Pa. Auditor General finds improper Medicaid payments
A report released yesterday by Auditor General Tim DeFoor found that the state “Department of Human Services allowed $7 million in improper ‘spread pricing’ in the Medicaid program in 2022,” the AP reports. “Spread pricing is the difference between the amount a pharmacy benefit manager reimburses a pharmacy for a prescription and what it charges the health plan.” Spread pricing for Medicaid was banned in Pa. four years ago. For its part, the state “said the money paid by pharmacies to pharmacy benefit managers did not constitute spread pricing … but instead constituted ‘transmission fees’ that have been allowed but are being eliminated next year.” See House GOP lawmakers’ response to the report here.
‘Would the party of real freedom standup?’
Our president and CEO, Matt Brouillette, writes in RealClear Pennsylvania that for all their talk of “real freedom,” Democrats are actually the party of coercion. From blocking children from leaving terrible government-run, union-controlled schools to shutting down family-owned businesses during COVID while letting big box retailers stay open to forcing workers into unions against their will, “The Left’s ‘real freedom,’” Matt writes, “looks an awful lot like tyranny.”

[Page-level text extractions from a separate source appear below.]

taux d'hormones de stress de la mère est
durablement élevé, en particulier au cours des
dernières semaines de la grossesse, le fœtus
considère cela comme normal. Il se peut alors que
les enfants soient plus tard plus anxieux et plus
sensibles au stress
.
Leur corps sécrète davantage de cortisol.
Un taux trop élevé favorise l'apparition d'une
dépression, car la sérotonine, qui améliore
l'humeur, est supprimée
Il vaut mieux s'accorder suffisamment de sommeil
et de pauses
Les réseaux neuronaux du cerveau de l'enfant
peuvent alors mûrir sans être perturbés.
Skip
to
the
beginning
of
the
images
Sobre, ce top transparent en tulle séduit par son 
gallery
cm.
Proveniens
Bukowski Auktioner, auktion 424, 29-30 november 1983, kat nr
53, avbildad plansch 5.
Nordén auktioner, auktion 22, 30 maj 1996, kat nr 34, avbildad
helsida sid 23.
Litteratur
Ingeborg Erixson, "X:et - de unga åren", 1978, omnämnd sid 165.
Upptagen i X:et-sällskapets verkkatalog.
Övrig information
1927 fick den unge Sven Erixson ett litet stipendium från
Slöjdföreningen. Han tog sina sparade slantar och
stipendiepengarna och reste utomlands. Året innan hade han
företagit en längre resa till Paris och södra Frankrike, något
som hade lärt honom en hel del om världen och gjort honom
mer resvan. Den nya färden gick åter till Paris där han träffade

Video: Pa. revenue outlook
Pa. Independent Fiscal Office Director Matthew Knittel spoke with PCNTV on the state’s revenue outlook, the difference between the budget surplus and the Rainy Day fund, what the recently enacted state budget means for the budget deficit (Hint: it will be a big deficit), and more. Watch the interview here.
Pa. ammo plant helping Ukraine ups production
The AP reports that the Scranton Army Ammunitions Plant, which “makes a key artillery shell in Ukraine’s fight against Russia has managed to boost production by 50% to meet surging demand, with more capacity set to come on line.” The plant, which employs approximately 300 people, “cuts and forges 2,000-pound (907-kilogram) bars of steel into 155 mm howitzer rounds that are then shipped to Iowa to be packed with explosives and fitted with fuses. From there, many of them make their way to the fight in Ukraine, where they are highly sought.”